President Obama just finished announcing that the administration is making an accommodation to the Department of Health and Human Services mandate requiring faith-based institutions, regardless of their beliefs, to provide health care coverage for contraception, abortifacients, and sterilization.

It appears that the accommodation is that insurance companies—not the faith-based employers—will have to “reach out” to women working for such institutions and offer them coverage for these procedures that in no way involves their employer.But I am not sure. The Becket Fund appears to believe that the compromise more likely to be respectful of the president's political viability than of the First Amendment.
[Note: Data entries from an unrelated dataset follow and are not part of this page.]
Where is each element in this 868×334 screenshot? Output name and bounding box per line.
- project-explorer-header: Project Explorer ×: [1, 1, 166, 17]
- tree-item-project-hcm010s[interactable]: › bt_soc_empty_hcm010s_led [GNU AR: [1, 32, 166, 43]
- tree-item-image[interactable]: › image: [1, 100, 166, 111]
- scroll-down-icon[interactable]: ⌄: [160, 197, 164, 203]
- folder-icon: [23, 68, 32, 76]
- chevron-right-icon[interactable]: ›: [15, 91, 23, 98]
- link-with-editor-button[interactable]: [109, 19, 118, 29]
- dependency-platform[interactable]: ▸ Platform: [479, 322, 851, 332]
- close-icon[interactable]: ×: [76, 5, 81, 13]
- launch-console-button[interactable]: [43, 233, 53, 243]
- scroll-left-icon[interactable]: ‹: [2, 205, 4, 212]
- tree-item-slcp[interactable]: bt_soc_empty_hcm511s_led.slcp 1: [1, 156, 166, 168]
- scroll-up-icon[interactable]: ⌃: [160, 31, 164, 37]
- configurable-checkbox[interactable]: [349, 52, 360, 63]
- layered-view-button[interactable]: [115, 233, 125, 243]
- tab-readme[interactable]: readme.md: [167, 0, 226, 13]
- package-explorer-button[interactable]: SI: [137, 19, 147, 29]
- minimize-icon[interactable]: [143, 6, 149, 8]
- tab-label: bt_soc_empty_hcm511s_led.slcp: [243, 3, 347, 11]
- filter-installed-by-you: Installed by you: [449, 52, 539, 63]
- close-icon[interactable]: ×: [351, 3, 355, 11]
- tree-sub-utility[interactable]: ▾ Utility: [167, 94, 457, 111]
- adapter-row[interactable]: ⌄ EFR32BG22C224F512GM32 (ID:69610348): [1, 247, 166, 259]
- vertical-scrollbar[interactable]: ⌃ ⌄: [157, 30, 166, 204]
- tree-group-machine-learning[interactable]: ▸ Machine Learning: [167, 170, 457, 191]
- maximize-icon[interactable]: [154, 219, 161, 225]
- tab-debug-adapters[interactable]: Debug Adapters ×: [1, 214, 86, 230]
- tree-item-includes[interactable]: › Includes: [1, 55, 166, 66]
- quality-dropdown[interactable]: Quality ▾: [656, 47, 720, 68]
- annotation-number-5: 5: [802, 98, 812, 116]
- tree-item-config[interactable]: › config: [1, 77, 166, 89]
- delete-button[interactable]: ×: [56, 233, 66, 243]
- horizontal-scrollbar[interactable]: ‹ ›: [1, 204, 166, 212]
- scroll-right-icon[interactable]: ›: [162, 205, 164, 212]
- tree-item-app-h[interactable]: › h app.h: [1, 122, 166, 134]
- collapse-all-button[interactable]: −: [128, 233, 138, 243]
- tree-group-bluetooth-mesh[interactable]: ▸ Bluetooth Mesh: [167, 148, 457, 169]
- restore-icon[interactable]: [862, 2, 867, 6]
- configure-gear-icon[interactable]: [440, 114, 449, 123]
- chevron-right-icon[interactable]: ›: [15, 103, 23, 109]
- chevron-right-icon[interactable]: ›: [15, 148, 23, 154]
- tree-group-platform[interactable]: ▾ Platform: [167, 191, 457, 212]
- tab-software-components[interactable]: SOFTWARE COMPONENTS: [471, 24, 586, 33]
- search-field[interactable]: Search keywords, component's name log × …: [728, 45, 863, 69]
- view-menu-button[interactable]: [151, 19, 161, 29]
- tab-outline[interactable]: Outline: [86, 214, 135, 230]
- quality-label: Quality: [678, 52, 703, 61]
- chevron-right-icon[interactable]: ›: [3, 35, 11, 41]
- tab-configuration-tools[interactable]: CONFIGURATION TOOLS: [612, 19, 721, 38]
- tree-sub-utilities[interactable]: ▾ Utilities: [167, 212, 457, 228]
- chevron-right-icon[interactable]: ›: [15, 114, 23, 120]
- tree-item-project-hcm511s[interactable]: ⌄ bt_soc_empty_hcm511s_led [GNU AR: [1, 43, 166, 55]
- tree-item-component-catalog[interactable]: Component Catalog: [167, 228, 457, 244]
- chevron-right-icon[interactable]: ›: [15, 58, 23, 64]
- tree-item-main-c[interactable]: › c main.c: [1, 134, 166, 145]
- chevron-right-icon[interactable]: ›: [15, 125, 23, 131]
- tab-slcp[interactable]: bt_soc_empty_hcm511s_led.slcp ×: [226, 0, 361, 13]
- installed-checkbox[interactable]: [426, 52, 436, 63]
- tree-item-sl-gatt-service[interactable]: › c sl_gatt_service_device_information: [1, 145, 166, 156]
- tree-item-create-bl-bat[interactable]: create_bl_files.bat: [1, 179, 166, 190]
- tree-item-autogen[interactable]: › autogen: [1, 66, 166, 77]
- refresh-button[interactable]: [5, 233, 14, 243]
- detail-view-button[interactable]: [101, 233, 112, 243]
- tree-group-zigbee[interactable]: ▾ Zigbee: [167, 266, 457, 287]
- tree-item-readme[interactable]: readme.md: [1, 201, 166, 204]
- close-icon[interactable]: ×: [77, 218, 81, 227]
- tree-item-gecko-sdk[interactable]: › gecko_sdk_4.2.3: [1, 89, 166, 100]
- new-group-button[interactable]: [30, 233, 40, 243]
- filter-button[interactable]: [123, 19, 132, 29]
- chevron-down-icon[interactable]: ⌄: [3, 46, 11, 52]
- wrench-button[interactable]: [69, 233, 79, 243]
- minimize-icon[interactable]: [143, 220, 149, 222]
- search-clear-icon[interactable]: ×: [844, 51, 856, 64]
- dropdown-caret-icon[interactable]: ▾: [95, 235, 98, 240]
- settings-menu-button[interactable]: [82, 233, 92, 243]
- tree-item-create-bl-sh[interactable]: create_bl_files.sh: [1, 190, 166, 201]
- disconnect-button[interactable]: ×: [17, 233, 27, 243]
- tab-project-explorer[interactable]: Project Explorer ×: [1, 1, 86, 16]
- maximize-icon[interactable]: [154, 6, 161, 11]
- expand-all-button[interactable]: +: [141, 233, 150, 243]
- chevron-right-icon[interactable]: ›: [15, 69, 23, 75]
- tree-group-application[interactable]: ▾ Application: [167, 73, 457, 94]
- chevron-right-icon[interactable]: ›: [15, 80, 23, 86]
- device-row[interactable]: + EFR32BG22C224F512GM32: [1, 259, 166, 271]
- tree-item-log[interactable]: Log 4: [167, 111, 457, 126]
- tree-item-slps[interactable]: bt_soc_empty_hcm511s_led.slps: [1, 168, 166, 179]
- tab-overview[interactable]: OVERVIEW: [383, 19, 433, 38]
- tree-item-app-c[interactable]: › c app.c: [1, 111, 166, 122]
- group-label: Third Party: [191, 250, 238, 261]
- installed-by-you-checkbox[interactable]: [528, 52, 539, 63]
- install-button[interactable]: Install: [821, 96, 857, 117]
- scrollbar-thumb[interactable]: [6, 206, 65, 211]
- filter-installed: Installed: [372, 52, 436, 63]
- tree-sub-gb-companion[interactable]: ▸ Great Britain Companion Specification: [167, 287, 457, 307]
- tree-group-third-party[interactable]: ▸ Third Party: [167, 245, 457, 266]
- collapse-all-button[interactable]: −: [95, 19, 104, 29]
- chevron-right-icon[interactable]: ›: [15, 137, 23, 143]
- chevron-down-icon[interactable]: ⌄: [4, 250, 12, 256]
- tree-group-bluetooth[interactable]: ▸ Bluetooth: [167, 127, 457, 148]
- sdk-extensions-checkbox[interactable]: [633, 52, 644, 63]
But the president kept saying that employers would not be “directly” involved in the process, so before I declare a victory for the First Amendment, which guarantees freedom of speech and religion, I want to find out exactly what the president means by employing this word. "Directly" could be a weasel word.

A law professor at Notre Dame University, which would be affected by the mandate,emails Kathryn Lopez of National Review that the “compromise” doesn’t really amount to protection of religious freedom:

Today’s rule still requires religious institutions (on pain of ruinous treasury fines) to purchase insurance that covers these same objectionable services. 
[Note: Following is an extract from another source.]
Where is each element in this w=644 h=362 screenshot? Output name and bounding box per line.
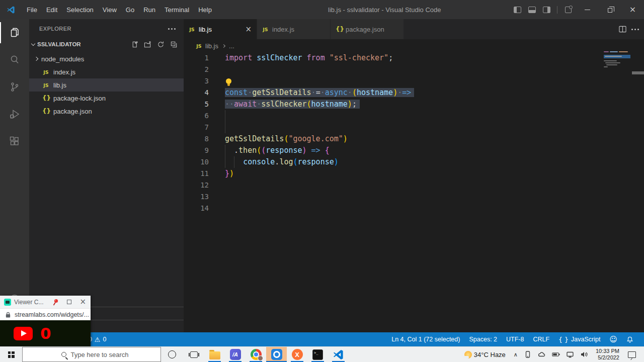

It is irrelevant that the rule requires the insurance company (rather than the religious institution) to explain to employees that the policy purchased for them by their employer includes the 5-day after pill. For institutions that self-insure, the situation is even worse; they will be forced to contact their employees and pay for such services themselves.

It is no answer to suggest that the religious liberty of such employers is being accommodated because they are not “paying” for the objectionable services.  First, it is naïve to imagine that the services are truly cost-free and that these costs will not be passed along to the employers who purchase these plans.  
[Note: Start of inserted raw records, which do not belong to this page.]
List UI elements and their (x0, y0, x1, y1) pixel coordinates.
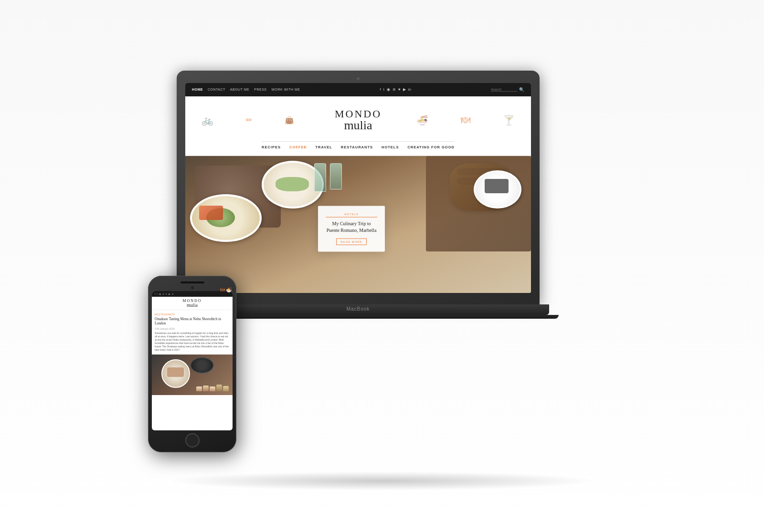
card-title: My Culinary Trip to Puente Romano, Marbe… (326, 220, 377, 234)
deco-bicycle: 🚲 (202, 115, 213, 126)
wood-board (426, 156, 531, 251)
sushi-2 (203, 386, 209, 391)
linkedin-icon[interactable]: in (408, 87, 411, 92)
logo-mulia: mulia (335, 118, 382, 133)
search-input[interactable] (491, 88, 517, 92)
food-greens-2 (276, 177, 309, 191)
deco-bowl: 🍜 (416, 115, 428, 126)
phone-article-category: RESTAURANTS (155, 313, 230, 316)
phone-pin-icon: ⊛ (162, 292, 164, 295)
nav-link-about[interactable]: ABOUT ME (230, 88, 249, 91)
phone-logo-area: MONDO mulia 🍽 🍜 (152, 297, 233, 310)
phone-camera (191, 286, 194, 289)
read-more-button[interactable]: READ MORE (336, 239, 366, 245)
laptop-screen: HOME CONTACT ABOUT ME PRESS WORK WITH ME… (185, 83, 531, 293)
heart-icon[interactable]: ♥ (398, 87, 401, 92)
phone-food-item (167, 367, 184, 377)
sushi-5 (223, 386, 229, 391)
phone-heart-icon: ♥ (166, 292, 167, 295)
phone-article: RESTAURANTS Omakase Tasting Menu at Nobu… (152, 310, 233, 355)
instagram-icon[interactable]: ◉ (387, 87, 390, 92)
web-social-icons: f t ◉ ⊛ ♥ ▶ in (380, 87, 411, 92)
card-category: HOTELS (326, 213, 377, 218)
web-logo-text: MONDO mulia (335, 108, 382, 133)
glass-2 (330, 163, 342, 189)
scene: HOME CONTACT ABOUT ME PRESS WORK WITH ME… (119, 52, 645, 481)
phone-ig-icon: ◉ (159, 292, 161, 295)
web-nav-links: HOME CONTACT ABOUT ME PRESS WORK WITH ME (192, 88, 300, 91)
sec-nav-hotels[interactable]: HOTELS (382, 145, 399, 149)
sec-nav-travel[interactable]: TRAVEL (315, 145, 332, 149)
web-hero-image: HOTELS My Culinary Trip to Puente Romano… (185, 156, 531, 293)
sushi-1 (196, 386, 202, 391)
pinterest-icon[interactable]: ⊛ (393, 87, 396, 92)
website: HOME CONTACT ABOUT ME PRESS WORK WITH ME… (185, 83, 531, 293)
glass-1 (314, 163, 326, 192)
phone-dark-plate (190, 357, 214, 374)
food-plate-1 (190, 194, 262, 242)
deco-plate: 🍽 (461, 115, 470, 125)
web-search-area[interactable]: 🔍 (491, 87, 524, 92)
deco-pencil: ✏ (246, 115, 252, 125)
phone-social-icons: f t ◉ ⊛ ♥ ▶ in (155, 292, 174, 295)
phone-screen: f t ◉ ⊛ ♥ ▶ in MONDO mulia (152, 291, 233, 430)
web-logo-section: 🚲 ✏ 👜 🍜 🍽 🍸 MONDO mulia (185, 96, 531, 156)
laptop-camera (357, 77, 360, 80)
sec-nav-restaurants[interactable]: RESTAURANTS (341, 145, 373, 149)
hero-article-card: HOTELS My Culinary Trip to Puente Romano… (318, 206, 385, 252)
phone-speaker (180, 282, 204, 283)
phone-home-button[interactable] (185, 433, 200, 448)
phone-logo-deco: 🍽 🍜 (220, 291, 232, 292)
phone-logo: MONDO mulia (182, 299, 202, 308)
deco-glass: 🍸 (503, 115, 515, 126)
search-icon[interactable]: 🔍 (519, 87, 524, 92)
phone-plate-visual (161, 359, 190, 388)
phone-deco-2: 🍜 (226, 291, 232, 292)
web-logo-area: 🚲 ✏ 👜 🍜 🍽 🍸 MONDO mulia (185, 101, 531, 139)
twitter-icon[interactable]: t (383, 87, 384, 92)
phone-li-icon: in (172, 292, 174, 295)
phone: f t ◉ ⊛ ♥ ▶ in MONDO mulia (148, 276, 236, 452)
phone-fb-icon: f (155, 292, 155, 295)
nav-link-contact[interactable]: CONTACT (208, 88, 225, 91)
laptop-body: HOME CONTACT ABOUT ME PRESS WORK WITH ME… (177, 71, 540, 304)
youtube-icon[interactable]: ▶ (403, 87, 406, 92)
sec-nav-recipes[interactable]: RECIPES (262, 145, 281, 149)
scene-shadow (167, 471, 597, 490)
phone-sushi-area (196, 385, 229, 391)
food-meat (199, 206, 223, 220)
phone-article-date: 17th January 2018 (155, 327, 230, 330)
nav-link-work[interactable]: WORK WITH ME (271, 88, 300, 91)
dark-food (485, 179, 509, 193)
facebook-icon[interactable]: f (380, 87, 381, 92)
sec-nav-coffee[interactable]: COFFEE (289, 145, 307, 149)
web-secondary-nav: RECIPES COFFEE TRAVEL RESTAURANTS HOTELS… (262, 141, 455, 153)
sec-nav-creating[interactable]: CREATING FOR GOOD (407, 145, 455, 149)
phone-body: f t ◉ ⊛ ♥ ▶ in MONDO mulia (148, 276, 236, 452)
phone-deco-1: 🍽 (220, 291, 225, 292)
phone-tw-icon: t (157, 292, 157, 295)
nav-link-home[interactable]: HOME (192, 88, 203, 91)
sushi-3 (210, 386, 215, 391)
phone-yt-icon: ▶ (169, 292, 170, 295)
web-topbar: HOME CONTACT ABOUT ME PRESS WORK WITH ME… (185, 83, 531, 96)
glasses-area (314, 163, 342, 192)
phone-logo-mulia: mulia (182, 303, 202, 308)
nav-link-press[interactable]: PRESS (254, 88, 266, 91)
white-plate (474, 170, 521, 209)
phone-article-text: Sometimes you wait for something to happ… (155, 332, 230, 352)
phone-article-title: Omakase Tasting Menu at Nobu Shoreditch … (155, 317, 230, 326)
sushi-4 (216, 385, 222, 391)
deco-bag: 👜 (285, 115, 294, 125)
phone-food-image (152, 355, 233, 395)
More importantly, the simple fact is that under this policy the government is coercing religious institutions to purchase a product that includes services that they regard as gravely immoral. 

We should ask ourselves why President Obama has sustained the narrow exemption for churches, religious orders, and auxiliaries? This is tantamount to the admission that this policy, just like the previous one, runs afoul of religious liberty.

We will have to wait until lawyers and ethicists pick over this compromise to know if Leviathan has been defeated and liberty upheld.

But I can’t help noticing something very unattractive in the way the president presented the compromise.  

He ungraciously claimed that among opponents of the mandate were some who “frankly [had] a more cynical desire to make this into a political football.”

He never trusts the motives of others, even if that motive is the preservation of individual and religious liberty. None of this would be happening, by the way, if the government hadn't just taken over the health care system.